Modulation by sensory evidence during motor preparation. A, Red to yellow: putative bilateral LIP (lateral intraparietal area) shows greater activation for high sensory evidence compared with low sensory evidence, but only during the eye movement preparation stage (i.e., after the motor plan is known). B, Dark blue to light blue: areas in posterior parietal cortex, including medial parietal cortex, do not show greater activation for high compared with low sensory evidence during hand movement preparation. In contrast, motor areas such as the left pre-SMA and right paracentral lobule do show greater activation for hand movement preparation in high sensory versus low sensory trials. C, LIP shows a reversal of High>Low and Low>High modulations from the sensory stage to the eye movement preparation stage. During the decision (sensory) stage, both left and right LIP show a Low>High modulation (**paired two-tailed p = 0.008 and 0.005; t₍₁₅₎ = 3.03 and 3.28 for left and right LIP, respectively). In contrast, during the eye movement preparation stage, both left and right LIP show a High>Low modulation in a High>Low activation contrast (+p < 0.05, corrected at whole-brain level; within the ROI: paired two-tailed p = 0.007 and 0.009, t₍₁₅₎ = 3.14 and 3.02 for left and right LIP, respectively). Note that although the ROI was selected based on the latter contrast, High>Low during eye movement preparation, the contrast is significant at the whole-brain-level, corrected, before the selection of any ROI. Error bars represent the SEM.

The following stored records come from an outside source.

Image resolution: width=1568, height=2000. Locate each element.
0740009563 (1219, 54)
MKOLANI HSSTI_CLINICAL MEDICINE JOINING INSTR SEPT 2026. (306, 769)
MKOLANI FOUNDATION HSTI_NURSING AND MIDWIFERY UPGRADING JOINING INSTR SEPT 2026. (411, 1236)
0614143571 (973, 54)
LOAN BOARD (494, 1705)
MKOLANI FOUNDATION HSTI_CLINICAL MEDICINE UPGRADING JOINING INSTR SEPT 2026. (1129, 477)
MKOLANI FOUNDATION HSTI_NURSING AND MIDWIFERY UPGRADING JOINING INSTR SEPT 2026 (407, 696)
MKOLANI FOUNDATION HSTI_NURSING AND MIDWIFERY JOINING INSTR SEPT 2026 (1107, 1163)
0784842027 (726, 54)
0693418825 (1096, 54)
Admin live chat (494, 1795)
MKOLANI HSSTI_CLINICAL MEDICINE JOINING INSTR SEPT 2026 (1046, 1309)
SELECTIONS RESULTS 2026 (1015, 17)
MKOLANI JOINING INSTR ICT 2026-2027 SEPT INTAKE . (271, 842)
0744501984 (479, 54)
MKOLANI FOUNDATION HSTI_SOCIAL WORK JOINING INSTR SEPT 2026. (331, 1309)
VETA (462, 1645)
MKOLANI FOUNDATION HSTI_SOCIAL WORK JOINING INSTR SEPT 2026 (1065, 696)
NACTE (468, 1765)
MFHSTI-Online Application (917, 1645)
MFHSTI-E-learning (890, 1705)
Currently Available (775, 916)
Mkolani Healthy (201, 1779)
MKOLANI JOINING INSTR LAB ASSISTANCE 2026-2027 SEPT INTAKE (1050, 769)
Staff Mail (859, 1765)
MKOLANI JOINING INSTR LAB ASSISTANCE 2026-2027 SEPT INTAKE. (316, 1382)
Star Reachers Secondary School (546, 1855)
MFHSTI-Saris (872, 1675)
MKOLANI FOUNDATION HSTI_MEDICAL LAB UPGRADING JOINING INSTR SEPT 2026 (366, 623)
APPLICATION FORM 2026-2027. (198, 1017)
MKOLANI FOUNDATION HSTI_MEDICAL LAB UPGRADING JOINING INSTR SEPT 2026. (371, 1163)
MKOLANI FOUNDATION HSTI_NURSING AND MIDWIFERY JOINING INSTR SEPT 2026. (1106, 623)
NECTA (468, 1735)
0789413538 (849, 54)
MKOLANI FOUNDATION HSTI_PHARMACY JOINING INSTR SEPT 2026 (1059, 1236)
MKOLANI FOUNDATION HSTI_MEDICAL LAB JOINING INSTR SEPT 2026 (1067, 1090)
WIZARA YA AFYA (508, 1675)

Overlay between PPI activations (p < 0.05, uncorrected) and Eye Preparation HI>LO activations (p < 0.05, corrected with AlphaSim cluster thresholding) around the IPS. A, Stringent thresholds and clustering might accidentally miss a possible IPS activation that might show a modulation by sensory evidence during the decision (sensory period). To ensure that we did not miss any IPS PPI activations that may be indicative of sensory integration, we lowered the threshold to p < 0.05 (uncorrected) for PPI activations. Two activations appeared lateral and medial of the IPS, bilaterally (in red to yellow). We overlaid the LIP activation from Figure 7 (in blue: Eye Preparation HI > LO, p < 0.05, corrected with AlphaSim cluster thresholding) on the same image. The motor LIP activation (blue) did not overlap with any of the uncorrected IPS PPI activations (red). B, None of the uncorrected IPS PPI activations showed a significant modulation by sensory evidence during the perceptual decision, as required for a sensory integration role during the decision (sensory) stage. All two-tailed paired t tests (HI vs LO during the Sensory period) were nonsignificant. The many regions and response profiles around the IPS suggest functional heterogeneity, even within saccade-responsive regions.